Navigating through the Content Glut

Like many other people who work with online content, I believe we face a content glut.  There’s too much content online. Too much content is ignored by audiences.   Many organizations consider it acceptable to create content that only receives one or two hundred views.  A shocking amount of content that’s created is never viewed at all!  It would be easy to dismiss all this content as low quality content, but that would not capture the full story.  It’s more accurate to say that this content doesn’t match the needs of audiences.  Not all content needs to generate high numbers of views — if it is intended for a narrow, specific audience.  But most content that’s created has a potential audience that’s far larger than the actual audience it attracts.  It gets lost in the content glut.

To understand how audiences select content, it helps to consider content as being traded in one of two different markets.  One market involves people who all have the same opinion about what is great.  The other market involves people who have different ideas about what is great.  It’s vitally important not confuse which group you are writing for, and hoping to attract.

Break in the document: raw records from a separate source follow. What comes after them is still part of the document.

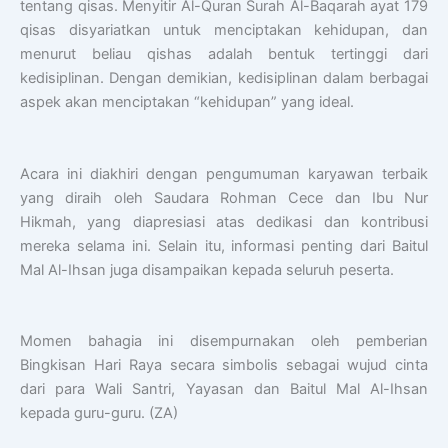
tentang qisas. Menyitir Al-Quran Surah Al-Baqarah ayat 179
qisas disyariatkan untuk menciptakan kehidupan, dan
menurut beliau qishas adalah bentuk tertinggi dari
kedisiplinan. Dengan demikian, kedisiplinan dalam berbagai
aspek akan menciptakan “kehidupan” yang ideal.
Acara ini diakhiri dengan pengumuman karyawan terbaik
yang diraih oleh Saudara Rohman Cece dan Ibu Nur
Hikmah, yang diapresiasi atas dedikasi dan kontribusi
mereka selama ini. Selain itu, informasi penting dari Baitul
Mal Al-Ihsan juga disampaikan kepada seluruh peserta.
Momen bahagia ini disempurnakan oleh pemberian
Bingkisan Hari Raya secara simbolis sebagai wujud cinta
dari para Wali Santri, Yayasan dan Baitul Mal Al-Ihsan
kepada guru-guru. (ZA)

More formally, I will describe these two markets as a “winner-takes-all” market, and as an “auction” market. I’m borrowing (and repurposing) these terms from Cal Newport, a Georgetown computer science professor who wrote a career advice book called So Good They Can’t Ignore You. His distinction between winner-takes-all verses auction markets is very relevant to how online content is accessed, and valued, by audiences.

Winner-Takes-All Markets

When a large audience segment all want the same thing — applying the same standards —  it can create a race to determine who provides the best offering.  It gives rise of a winners-take-all market.  

Let’s illustrate the concept with a non-content example. Sport stars are a classic winner-takes-all market.  Fans like players who score exceptionally, so the player who scores most generally win the most fans.  The top players make much more money than those who are just short of being as good as them.  Fans only want so many stars.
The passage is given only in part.